Knee injuries are so prevalent in the color guard world. Every year it amazes me how many students drop out and/or quit because they hurt their knees by performing movements incorrectly. Oftentimes, doctors who don't understand dance and the mechanics behind it (or behind how it SHOULD be done) advise their patients to completely stop dancing in order to prevent an injury. However, this can result in a weakening of the tissue of the knee and become even more prone to injury! Resting an injured joint is definitely one option to go about healing it, but don't let yourself become lazy. Using the joint is the only way to get it back up to good working order, just make sure to start slow and work your way up if you've had a serious injury.
The best way to go about dealing with a knee injury is to prevent it from happening in the first place. To do this, there are several things you need to do consistently as part of your movement technique.
1. Keep your knees over your toes. Whether you are in a jazz first or you use turn-out, any time your knees bend, they should be aligned directly over your toes. To check for this, look down without curving your back. If you can see your big toe on the inside of your knees, then you are great!

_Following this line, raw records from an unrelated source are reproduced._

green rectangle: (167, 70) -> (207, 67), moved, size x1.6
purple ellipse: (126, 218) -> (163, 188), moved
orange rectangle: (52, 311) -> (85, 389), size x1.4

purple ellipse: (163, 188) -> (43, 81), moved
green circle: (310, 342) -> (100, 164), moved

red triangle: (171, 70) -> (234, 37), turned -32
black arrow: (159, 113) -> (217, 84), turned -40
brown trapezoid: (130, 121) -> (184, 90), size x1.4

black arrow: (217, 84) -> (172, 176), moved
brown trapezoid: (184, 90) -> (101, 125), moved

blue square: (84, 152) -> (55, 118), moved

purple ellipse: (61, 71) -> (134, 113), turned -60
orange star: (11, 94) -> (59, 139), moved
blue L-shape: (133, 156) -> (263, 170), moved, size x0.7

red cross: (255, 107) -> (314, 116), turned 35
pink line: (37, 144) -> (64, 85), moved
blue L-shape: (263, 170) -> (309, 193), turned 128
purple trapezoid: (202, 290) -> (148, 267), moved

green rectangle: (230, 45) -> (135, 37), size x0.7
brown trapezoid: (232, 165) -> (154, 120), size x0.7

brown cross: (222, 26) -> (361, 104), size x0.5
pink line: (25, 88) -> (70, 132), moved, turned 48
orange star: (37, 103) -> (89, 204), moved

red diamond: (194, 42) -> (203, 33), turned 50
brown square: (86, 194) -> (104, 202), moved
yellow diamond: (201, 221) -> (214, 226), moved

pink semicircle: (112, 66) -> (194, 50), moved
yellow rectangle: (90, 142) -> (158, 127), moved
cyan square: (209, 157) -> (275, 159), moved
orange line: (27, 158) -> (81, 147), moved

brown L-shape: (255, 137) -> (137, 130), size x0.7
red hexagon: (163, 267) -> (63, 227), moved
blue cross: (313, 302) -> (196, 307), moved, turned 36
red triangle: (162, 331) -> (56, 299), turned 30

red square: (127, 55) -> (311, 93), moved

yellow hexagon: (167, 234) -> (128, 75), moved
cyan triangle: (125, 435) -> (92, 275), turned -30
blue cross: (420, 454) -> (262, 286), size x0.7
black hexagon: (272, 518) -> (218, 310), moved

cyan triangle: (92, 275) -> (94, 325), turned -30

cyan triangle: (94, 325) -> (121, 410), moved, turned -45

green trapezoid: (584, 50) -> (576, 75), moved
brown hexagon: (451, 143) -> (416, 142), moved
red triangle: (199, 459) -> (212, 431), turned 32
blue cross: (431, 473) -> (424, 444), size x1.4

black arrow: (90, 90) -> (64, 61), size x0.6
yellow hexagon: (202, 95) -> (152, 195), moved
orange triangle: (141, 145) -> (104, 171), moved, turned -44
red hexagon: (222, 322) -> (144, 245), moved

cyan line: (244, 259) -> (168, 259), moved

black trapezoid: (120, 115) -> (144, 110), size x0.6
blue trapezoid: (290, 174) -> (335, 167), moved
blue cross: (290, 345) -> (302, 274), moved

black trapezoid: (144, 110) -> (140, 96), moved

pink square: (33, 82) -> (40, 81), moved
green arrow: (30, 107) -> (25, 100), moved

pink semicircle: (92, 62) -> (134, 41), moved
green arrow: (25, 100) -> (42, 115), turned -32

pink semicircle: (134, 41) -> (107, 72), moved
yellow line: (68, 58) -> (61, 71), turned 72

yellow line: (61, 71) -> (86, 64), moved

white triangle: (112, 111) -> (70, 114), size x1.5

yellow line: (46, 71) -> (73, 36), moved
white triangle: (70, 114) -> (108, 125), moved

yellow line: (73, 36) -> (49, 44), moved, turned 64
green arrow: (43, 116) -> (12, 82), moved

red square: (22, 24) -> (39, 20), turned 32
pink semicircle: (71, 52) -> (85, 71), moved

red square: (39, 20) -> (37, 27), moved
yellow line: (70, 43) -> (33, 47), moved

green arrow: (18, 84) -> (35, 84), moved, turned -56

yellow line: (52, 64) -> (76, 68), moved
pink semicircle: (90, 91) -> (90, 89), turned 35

2. Always bend your knees to jump AND to land. Bending your knees to jump is just helpful in getting off the ground in general, however a lot of guard members I see have a really hard time landing on a bent knee. Bending the knee on the landing will help your knee operate as the shock absorber that it is built to be.
3. Place your feet, don't stomp them. Have you ever heard someone walking around like a herd of elephants? They are probably going to have knee problems in the future. Be conscious of how you walk, run, dance, jump, and so on. Make sure you are always placing gently and carrying your weight so you don't plow it into the ground with every step.
4. Don't take painkillers before practice. This might sound counter-intuitive, but taking painkillers before you practice will cause your body to be unable to tell your brain anything about pain. This means if you do get an injury or you aggravate an old injury, you won't know until it's very serious. If you have to take painkillers, I strongly suggest that you only use them about 20 minutes before you go to sleep, and ice the painful area after taking them.
I hope this helps you all in your seasons! It's something I try to impress upon my students, especially since our rehearsal space has a concrete floor in it. I have had some students come through and absolutely destroy their knees by not using them properly, but I've had far more students able to change their techniques to help prevent knee damage. It's up to you as a performer to take care of your body, and up to you as an instructor to help other students learn how to do the same.
Disclaimer: this article is not intended as medical advice, as we are not doctors! If you have injured yourself doing color guard and/or dance, you should definitely go see a doctor about it - just find one who is used to dealing with dancers!